WHAT IS NEEDED: Through to the final line, write out the records below exactly, omitting any images they contain.

··· PROVIDED RECORDS

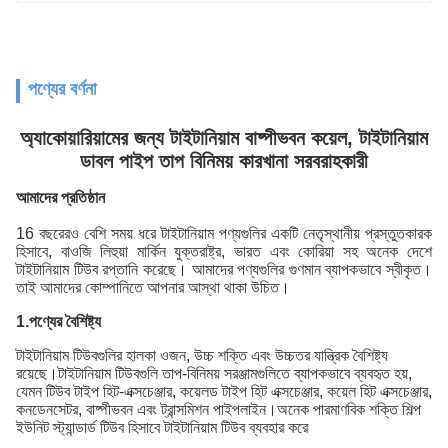
পণ্যের বর্ণনা
অ্যাকোয়ারিয়ামের জন্য টাইটানিয়াম বাষ্পীভবন কয়েল, টাইটানিয়াম
ডাবল পাইপ তাপ বিনিময় কারখানা সরবরাহকারী
আমাদের প্রতিষ্ঠান
16 বছরেরও বেশি সময় ধরে টাইটানিয়াম পণ্যগুলির একটি নেতৃস্থানীয় প্রস্তুতকারক
হিসাবে, বাওজি লিহুয়া মার্কিন যুক্তরাষ্ট্র, ভারত এবং কোরিয়া সহ অনেক দেশে
টাইটানিয়াম টিউব রপ্তানি করেছে। আমাদের পণ্যগুলির গুণমান ব্যাপকভাবে স্বীকৃত।
তাই আমাদের কোম্পানিতে আপনার আস্থা থাকা উচিত।
1.
পণ্যের বৈশিষ্ট্য
টাইটানিয়াম টিউবগুলির হালকা ওজন, উচ্চ শক্তি এবং উচ্চতর যান্ত্রিক বৈশিষ্ট্য
রয়েছে।টাইটানিয়াম টিউবগুলি তাপ-বিনিময় সরঞ্জামগুলিতে ব্যাপকভাবে ব্যবহৃত হয়,
যেমন টিউব টাইপ হিট-এক্সচেঞ্জার, কয়েলড টাইপ হিট এক্সচেঞ্জার, কয়েল হিট এক্সচেঞ্জার,
কনডেনসেটর, বাষ্পীভবন এবং ট্রান্সমিশন পাইপলাইন।অনেক পারমাণবিক শক্তি শিল্প
ইউনিট স্ট্যান্ডার্ড টিউব হিসাবে টাইটানিয়াম টিউব ব্যবহার করে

······

RESULT:
পণ্যের বর্ণনা
অ্যাকোয়ারিয়ামের জন্য টাইটানিয়াম বাষ্পীভবন কয়েল, টাইটানিয়াম
ডাবল পাইপ তাপ বিনিময় কারখানা সরবরাহকারী
আমাদের প্রতিষ্ঠান
16 বছরেরও বেশি সময় ধরে টাইটানিয়াম পণ্যগুলির একটি নেতৃস্থানীয় প্রস্তুতকারক
হিসাবে, বাওজি লিহুয়া মার্কিন যুক্তরাষ্ট্র, ভারত এবং কোরিয়া সহ অনেক দেশে
টাইটানিয়াম টিউব রপ্তানি করেছে। আমাদের পণ্যগুলির গুণমান ব্যাপকভাবে স্বীকৃত।
তাই আমাদের কোম্পানিতে আপনার আস্থা থাকা উচিত।
1.
পণ্যের বৈশিষ্ট্য
টাইটানিয়াম টিউবগুলির হালকা ওজন, উচ্চ শক্তি এবং উচ্চতর যান্ত্রিক বৈশিষ্ট্য
রয়েছে।টাইটানিয়াম টিউবগুলি তাপ-বিনিময় সরঞ্জামগুলিতে ব্যাপকভাবে ব্যবহৃত হয়,
যেমন টিউব টাইপ হিট-এক্সচেঞ্জার, কয়েলড টাইপ হিট এক্সচেঞ্জার, কয়েল হিট এক্সচেঞ্জার,
কনডেনসেটর, বাষ্পীভবন এবং ট্রান্সমিশন পাইপলাইন।অনেক পারমাণবিক শক্তি শিল্প
ইউনিট স্ট্যান্ডার্ড টিউব হিসাবে টাইটানিয়াম টিউব ব্যবহার করে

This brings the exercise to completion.